New Perspectives In NAD+ Therapeutics: Neurodegenerative Disease

Maintaining NAD+ levels seems to, hence, sustain basal metabolic function and health in neurons.

New Perspectives In NAD+ Therapeutics: Neurodegenerative Disease

New Perspectives in NAD+ Therapeutics: Neurodegenerative Disease

Although the elimination of neurons by axonal degradation plays a role in normal nervous system development, aberrant neuronal cell death is typical of insults such as trauma, and chemical toxicity or of aging and neurodegenerative disorders such as Parkinson’s disease, Alzheimer’s disease (AD), and amyotrophic lateral sclerosis (for review, see Wang et al., 2012).
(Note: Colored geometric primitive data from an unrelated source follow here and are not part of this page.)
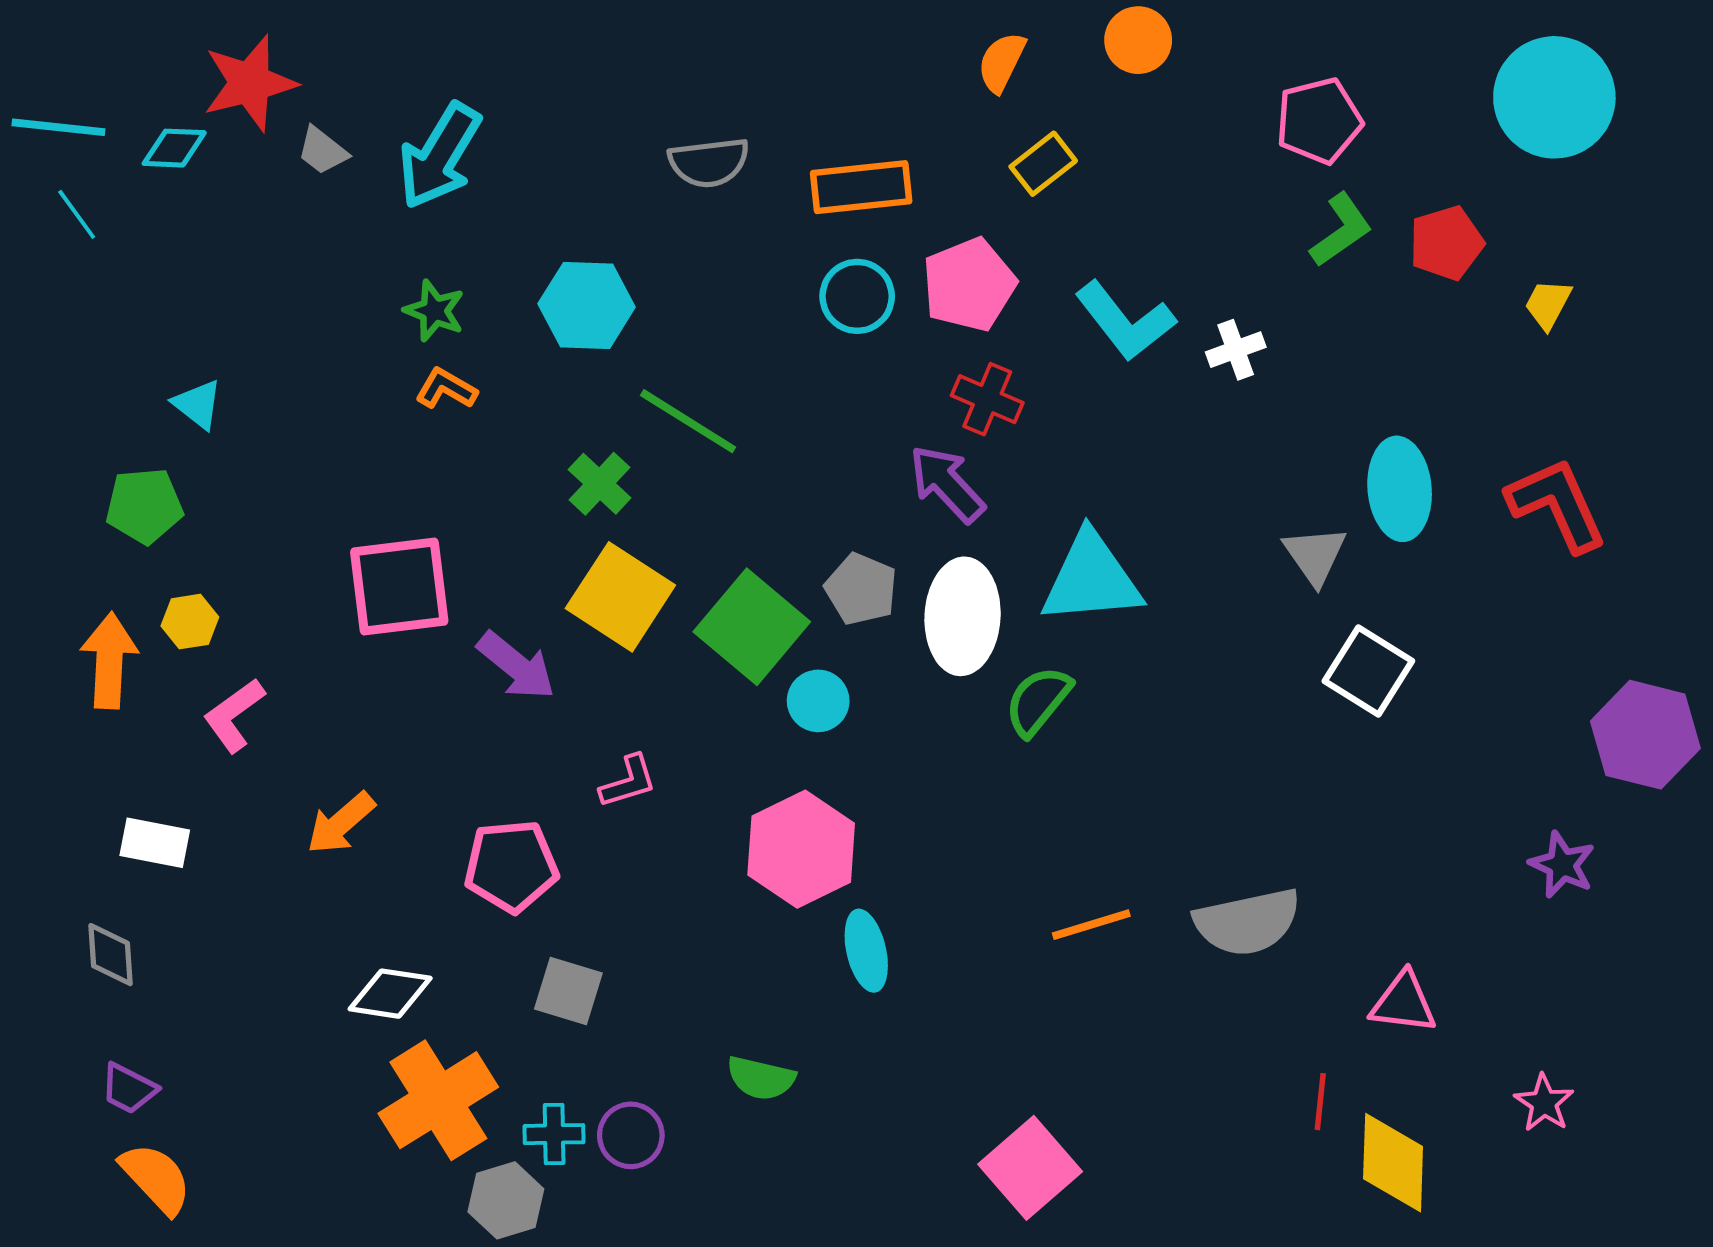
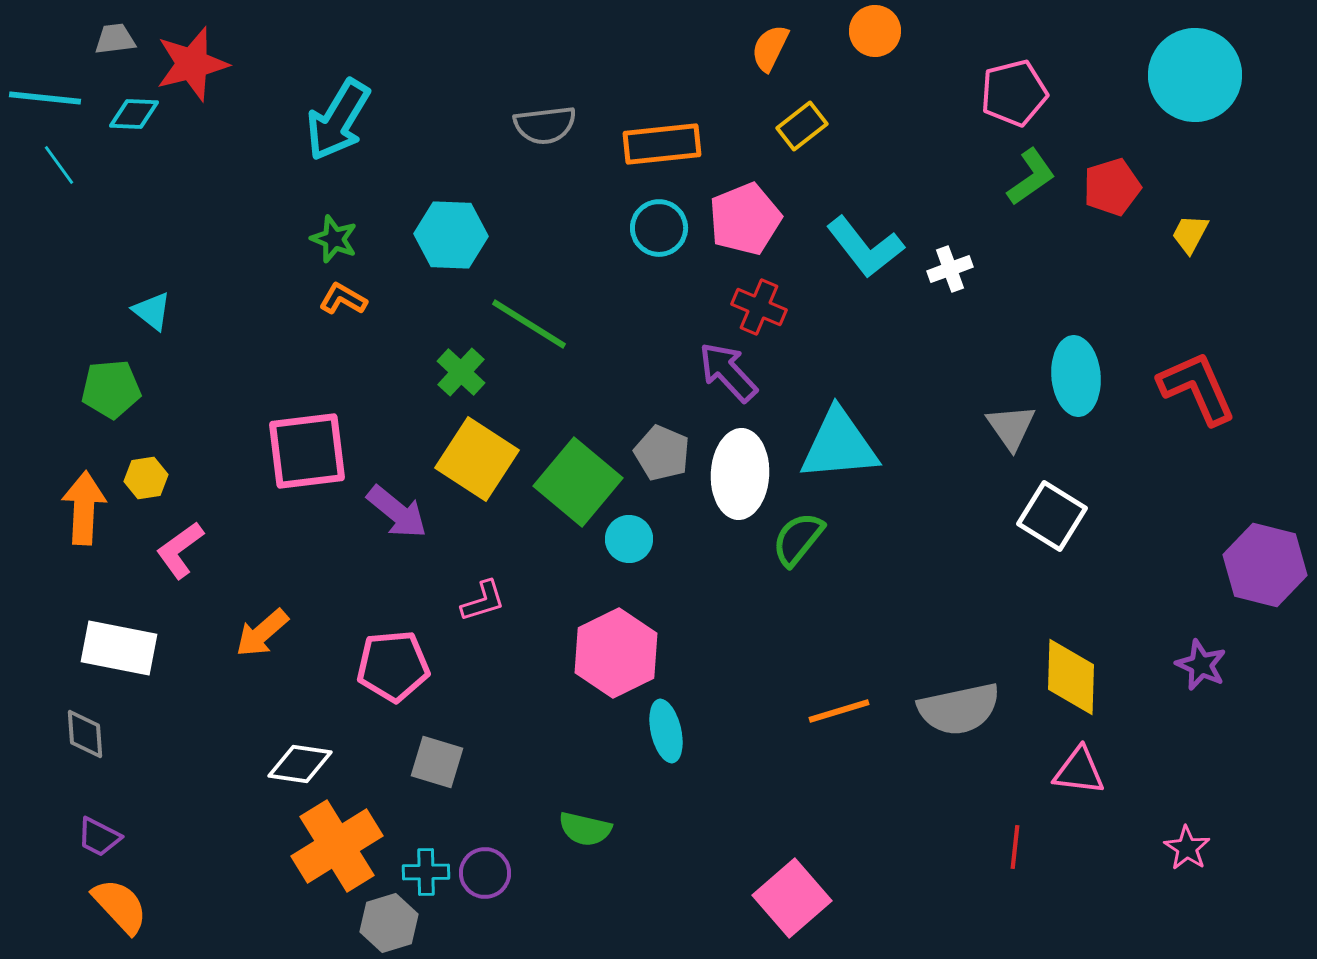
gray trapezoid: (323, 151) -> (115, 39), moved, turned 135
white rectangle: (155, 843) -> (119, 648), size x1.4
yellow diamond: (1393, 1163) -> (1071, 677), moved

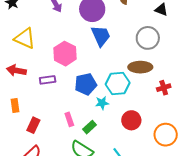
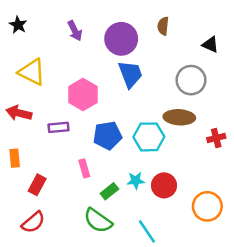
red cross: (164, 88) -> (216, 138), moved
cyan star: (102, 103) -> (136, 181), moved
pink rectangle: (69, 119) -> (84, 168), moved

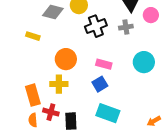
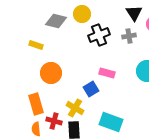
orange circle: (66, 59) -> (51, 73), moved
yellow cross: (59, 84) -> (75, 108), moved, turned 30
blue square: (100, 84) -> (91, 89), moved

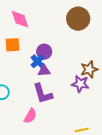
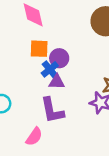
orange square: (13, 45) -> (39, 49), moved

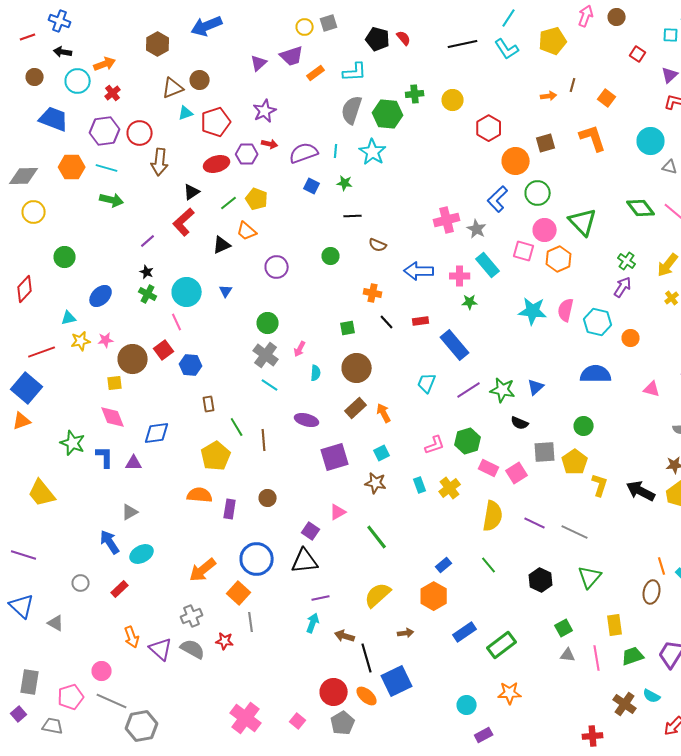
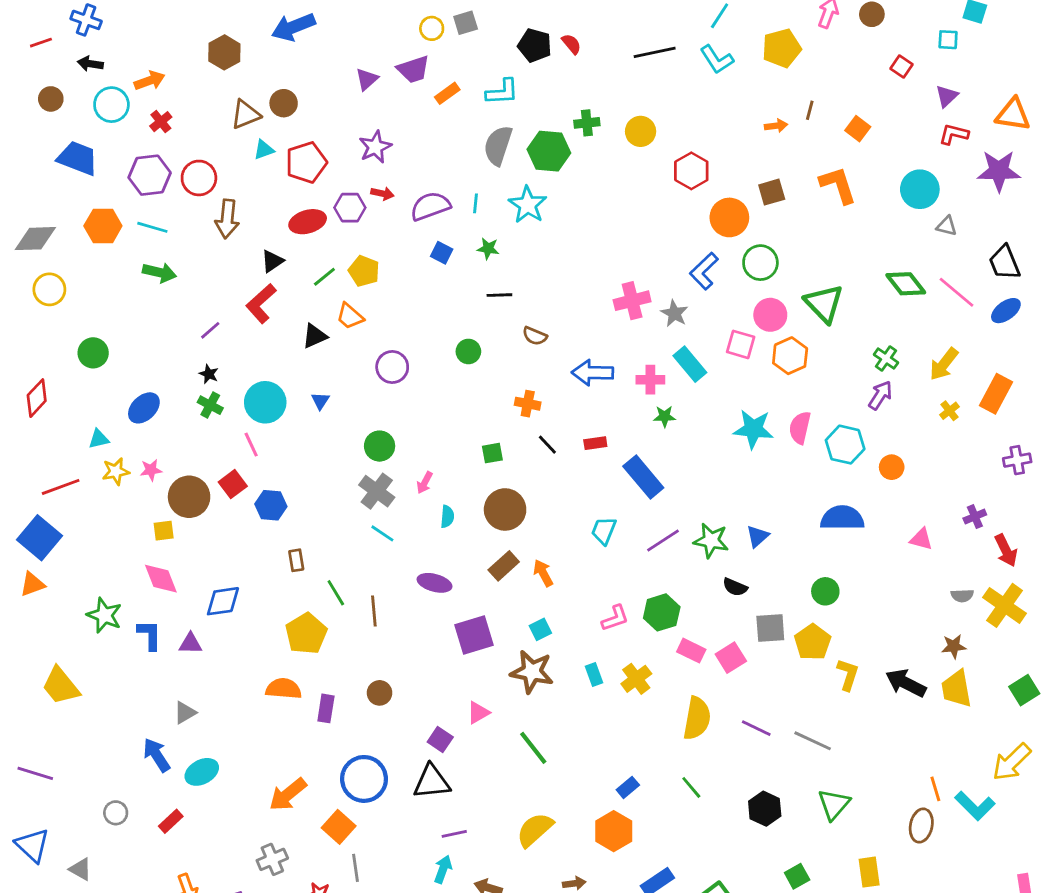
brown star: (376, 483) -> (532, 672), size x1.4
Controversial Links between NMNAT and Neurodegenerative Phenotypes
Axon degradation had originally been assumed to be a passive process. However, this view changed with the characterization of the naturally occurring Wallerian degeneration slow (WldS) dominant mutation (Conforti et al., 2000). Rodent carriers of this mutation displayed a dramatic reduction in axonal degeneration in both central and peripheral neurons. The WldS mutant protein is a chimeric protein composed of the complete sequence of NMNAT1 fused to the ubiquitination factor E4B at the N terminus (Conforti et al., 2000, Mack et al., 2001). Efforts from diverse labs have since confirmed that it is the NMNAT enzymatic activity that is required to delay axon degeneration (Araki et al., 2004, Conforti et al., 2009, Gilley and Coleman, 2010, Llopis et al., 2000, Sasaki et al., 2009, Yahata et al., 2009, Yan et al., 2010), probably by promoting an increase in NAD+-directed SIRT1 activity (Araki et al., 2004). Interestingly, WldS mutant mice exhibit enhanced insulin secretion from isolated islets with an improvement in glucose homeostasis, also via an NAD+-directed activation of SIRT1 (Wu et al., 2011). Another study specifically demonstrated that it is the cytosolic distribution of NMNAT proteins that is crucial for slowing Wallerian degeneration (Sasaki et al., 2009). Further work should define changes in nuclear and cytosolic NAD+ levels, as most studies measure NAD+ in whole brain lysate, the outcome of which is confounded by the high level of NAD+ found in neuronal mitochondria.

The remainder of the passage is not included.